12. D’autre part, les modifications apportées au projet n’ont pas eu pour conséquence de subordonner l’octroi du permis modificatif à la production d’une attestation de performance énergétique et environnementale qui n’était pas requise pour la délivrance du permis initial eu égard à la date à laquelle la demande a été déposée par le pétitionnaire. Dans ces conditions, les requérants ne peuvent valablement soutenir que la demande de permis de construire modificatif devait comporter une attestation RE 2020. En conséquence, ce moyen doit être écarté.
Il résulte de tout ce qui précède que M. B… et les autres requérants ne sont pas fondés à demander l’annulation des arrêtés du maire de l’Etang-la-Ville des 10 février 2023, 15 juillet 2024 et 25 juillet 2025.
Sur les frais liés au litige :
13. Aux termes de l’article L. 761-1 du code de justice administrative : « Dans toutes les instances, le juge condamne la partie tenue aux dépens ou, à défaut, la partie perdante, à payer à l’autre partie la somme qu’il détermine, au titre des frais exposés et non compris dans les dépens. Le juge tient compte de l’équité ou de la situation économique de la partie condamnée. Elle peut, même d’office, pour des raisons tirées des mêmes considérations, dire qu’il n’y a pas lieu à cette condamnation. »
14. Il résulte de ces dispositions que le paiement des sommes exposées et non comprises dans les dépens ne peut être mis à la charge que de la partie qui perd pour l’essentiel. La circonstance qu’au vu de la régularisation intervenue en cours d’instance, le juge rejette finalement les conclusions dirigées contre la décision initiale, dont le requérant était fondé à soutenir qu’elle était illégale et dont il est, par son recours, à l’origine de la régularisation, ne doit pas à elle seule, pour l’application de ces dispositions, conduire le juge à mettre les frais à sa charge ou à rejeter les conclusions qu’il présente à ce titre.

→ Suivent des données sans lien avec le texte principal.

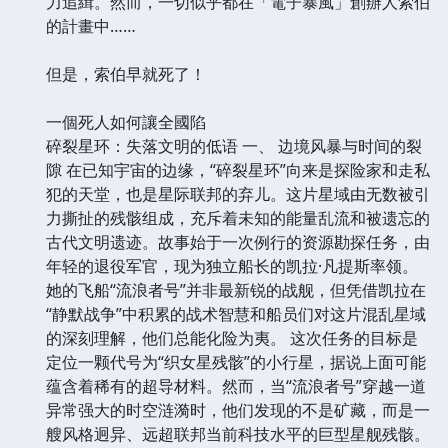
力追緝。然而，一切似乎都在「電子暴風」創辦人索伯
的計畫中……
但是，索伯早就死了！
一個死人如何讓全國陷
碎裂星环：失落文明的低语 一、 边境风暴与时间的裂
隙 在已知宇宙的边缘，“碎裂星环”向来是探险家和走私
犯的天堂，也是星际联邦的弃儿。这片星域由无数被引
力撕扯的残骸组成，充斥着未知的能量乱流和被遗忘的
古代文明遗迹。故事始于一次例行的资源勘探任务，由
年轻的退役军官，现为独立船长的凯拉·凡提斯率领。
她的飞船“流浪者号”并非最新锐的战舰，但凭借凯拉在
“静默战争”中积累的战术智慧和船员们对这片混乱星域
的深刻理解，他们总能化险为夷。 这次任务的目标是
定位一颗代号为“织女星残骸”的小行星，据说上面可能
蕴含着稀有的超导材料。然而，当“流浪者号”穿越一道
异常强大的时空涟漪时，他们发现的不是矿藏，而是一
艘风格迥异、远超联邦当前科技水平的巨型星舰残骸。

15. Il y a lieu, dans les circonstances de l’espèce, de rejeter l’ensemble des conclusions des parties présentées au titre de l’article L. 761-1 du code de justice administrative.
D E C I D E :
Article 1er : La requête de M. B… et autres est rejetée.
Article 2 : Les conclusions présentées par la commune de l’Etang-la-Ville et la SA d’HLM du Moulin Vert sur le fondement de l’article L. 761-1 du code de justice administrative sont rejetées.
Article 3 : Le présent jugement sera notifié à M. A… B…, désigné représentant unique des requérants en application des dispositions de l’article R. 751-3 du code de justice administrative, à la commune de l’Etang-la-Ville et à la SA d’HLM du Moulin Vert.
Délibéré après l’audience du 28 avril 2026, à laquelle siégeaient :
M. Doré, président,
Mme Benoit, première conseillère,
Mme Hardy, première conseillère.
Rendu public par mise à disposition au greffe le 12 mai 2026.
Le président-rapporteur,
signé
F. Doré
L’assesseure la plus ancienne,
signé
C. Benoit
La greffière,
signé
S. Paulin
La République mande et ordonne au préfet des Yvelines en ce qui le concerne ou à tous commissaires de justice à ce requis en ce qui concerne les voies de droit commun contre les parties privées, de pourvoir à l’exécution de la présente décision.